Consider the scene (minor early spoiler) with Khalisah Bint Sinan al-Jilani. A lot of us remember her as something of a recurring joke, but the way she is handled in the latest encounter (particularly the Paragon outcome) is masterful and full of poignancy. The scene manages to invert expectations, give some real depth to Khalisah, and truly drive home the desperation and humanity’s ability to rise above it.

That’s the narrative side. This is then immediately followed (if the player takes the Paragon path) by a supremely satisfactory “War Asset Acquired” mechanical outcome which elegantly reinforces that narrative. It’s a case where mechanics, player assets, and narrative all work in concert to deliver a concentrated and tightly knit message of the need to cooperate, or at the very least, overlook personal and petty issues for the sake of the greater good.

This message comes apart in the multiplayer, mainly as a result of the way it measures player performance. Immediately, the fact that it measures performance at all with respect to other players makes its goals clear: it’s about competition. And in this case, it’s not only performance competition, but also competition for limited resources, which tends to cause selfish play—exactly the kind of experience that is the direct opposite of the authorial message of the singleplayer game.

The multiplayer game’s system of rewards and measurements, taking on too many cues from multiplayer FPS’s whose goals are blatantly and singularly competitive, grants points to those that deal the most damage and make the most kills. This ends up reducing the game to a frantic search for more targets to kill before other teammates do, and this fraught competition destroys the authorial voice of the singleplayer game.

The problem is mitigated if the player manages to have a full team of relatively even players (similar skill levels, N7 ratings, etc.), but it’s difficult to come across a team in which players don’t go off by themselves in attempts to score more points. Instead of being about working together to reach a common and desperate goal, it becomes about getting as much personal and selfish input as possible before someone else can get their edge in.

That’s actually all fine, and I personally enjoy the multiplayer game for itself (it really does scratch that arena play itch that’s been bothering me since ME1 [remember the somewhat miserable Pinnacle Station?]). But again, the structure of the multiplayer game necessitates a mental compartmentalization process of disassociating that experience from the singleplayer one if the player is to avoid feelings of dissonance from conflicting authorial messages.

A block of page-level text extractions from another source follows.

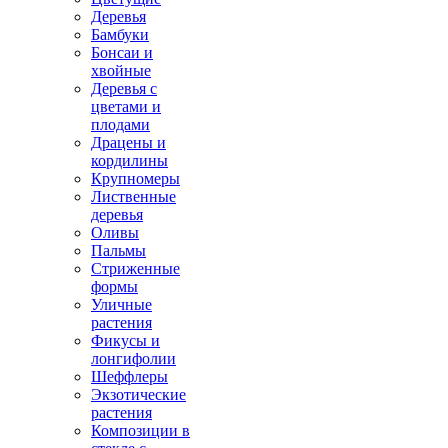
Деревья
Бамбуки
Бонсаи и
хвойные
Деревья с
цветами и
плодами
Драцены и
кордилины
Крупномеры
Лиственные
деревья
Оливы
Пальмы
Стриженные
формы
Уличные
растения
Фикусы и
лонгифолии
Шеффлеры
Экзотические
растения
Композиции в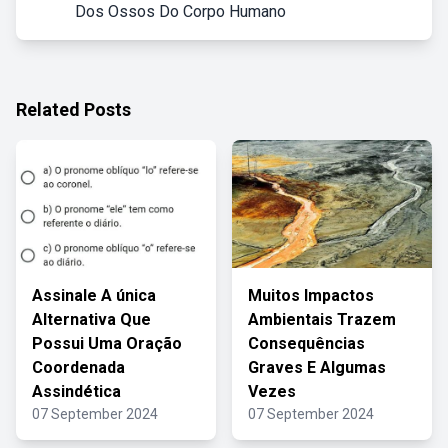
Dos Ossos Do Corpo Humano
Related Posts
Assinale A única
Muitos Impactos
Alternativa Que
Ambientais Trazem
Possui Uma Oração
Consequências
Coordenada
Graves E Algumas
Assindética
Vezes
07 September 2024
07 September 2024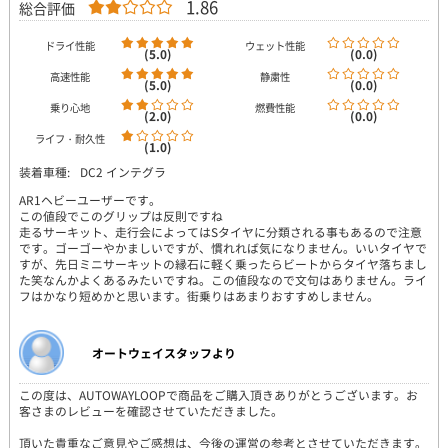
1.86
総合評価
ドライ性能
ウェット性能
(5.0)
(0.0)
高速性能
静粛性
(5.0)
(0.0)
乗り心地
燃費性能
(2.0)
(0.0)
ライフ・耐久性
(1.0)
装着車種:
DC2 インテグラ
AR1ヘビーユーザーです。
この値段でこのグリップは反則ですね
走るサーキット、走行会によってはSタイヤに分類される事もあるので注意
です。ゴーゴーやかましいですが、慣れれば気になりません。いいタイヤで
すが、先日ミニサーキットの縁石に軽く乗ったらビートからタイヤ落ちまし
た笑なんかよくあるみたいですね。この値段なので文句はありません。ライ
フはかなり短めかと思います。街乗りはあまりおすすめしません。
オートウェイスタッフより
この度は、AUTOWAYLOOPで商品をご購入頂きありがとうございます。お
客さまのレビューを確認させていただきました。
頂いた貴重なご意見やご感想は、今後の運営の参考とさせていただきます。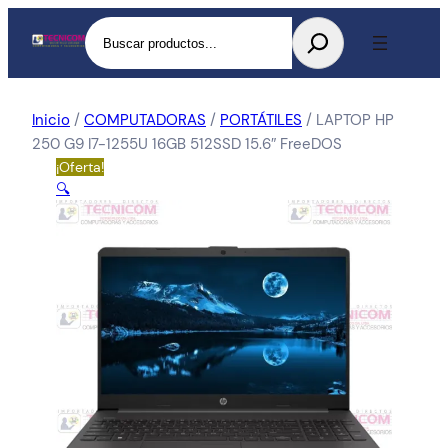
Buscar
Inicio
/
COMPUTADORAS
/
PORTÁTILES
/ LAPTOP HP
250 G9 I7-1255U 16GB 512SSD 15.6″ FreeDOS
¡Oferta!
🔍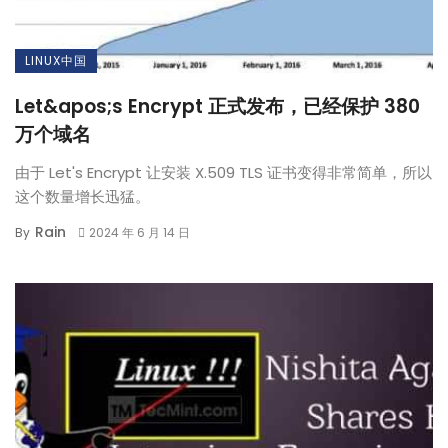
LINUX中国
Let&apos;s Encrypt 正式发布，已经保护 380
万个域名
由于 Let's Encrypt 让安装 X.509 TLS 证书变得非常简单，所以
这个数量增长迅猛。
Rain
By
2024 年 6 月 14 日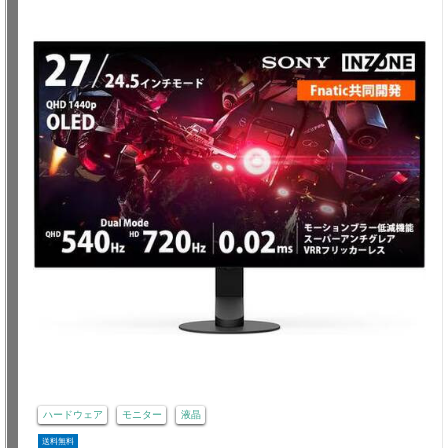
ハードウェア
モニター
液晶
送料無料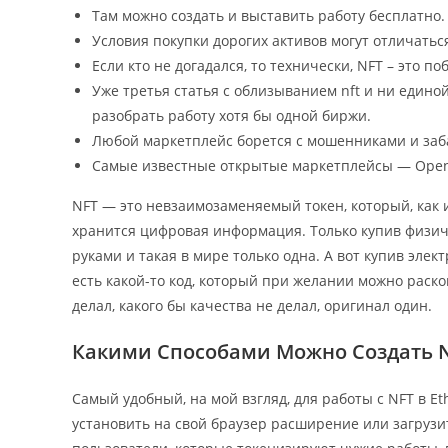
Там можно создать и выставить работу бесплатно.
Условия покупки дорогих активов могут отличатьс
Если кто не догадался, то технически, NFT – это п
Уже третья статья с облизыванием nft и ни един
разобрать работу хотя бы одной биржи.
Любой маркетплейс борется с мошенниками и заб
Самые известные открытые маркетплейсы — Opens
NFT — это невзаимозаменяемый токен, который, как и
хранится цифровая информация. Только купив физиче
руками и такая в мире только одна. А вот купив элек
есть какой-то код, который при желании можно раск
делал, какого бы качества не делал, оригинал один.
Какими Способами Можно Создать N
Самый удобный, на мой взгляд, для работы с NFT в 
установить на свой браузер расширение или загрузи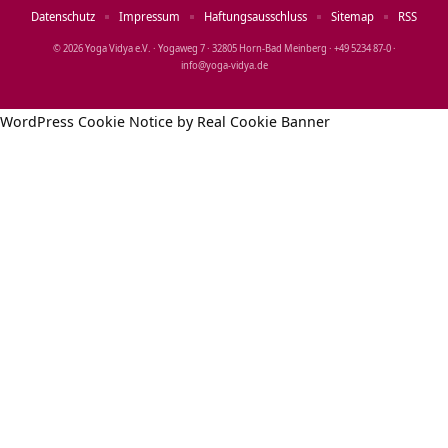
Datenschutz
Impressum
Haftungsausschluss
Sitemap
RSS
© 2026 Yoga Vidya e.V. · Yogaweg 7 · 32805 Horn‑Bad Meinberg · +49 5234 87‑0 ·
info@yoga‑vidya.de
WordPress Cookie Notice by Real Cookie Banner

Which is honestly too bad in that it didn’t have to be that way—changes as (relatively) minor as distributing scoring more evenly (that is, it becomes more important to reach common goals than execute kills) or removing scoreboard-driven player measurements altogether (I've had people leave games because my Level 20 Engineer with utterly overpowered Falcon was outscoring other players by 30-40k points--that's just no fun for anyone [except me]) would have gone a long way towards a multiplayer experience that would actually have enhanced and worked seamlessly with the singleplayer’s message. (Imagine the desperate cooperation which L4D often manages to invoke working in tandem with the singleplayer game.)

I want to say before I finish, though, that the situations and character presentations in Mass Effect 3 single have so far continually blown me away, scene after scene. Just that moment with Khalisah alone had me feeling all weepy, and I don’t think I’ve played a game with this much gravitas in a long, long time.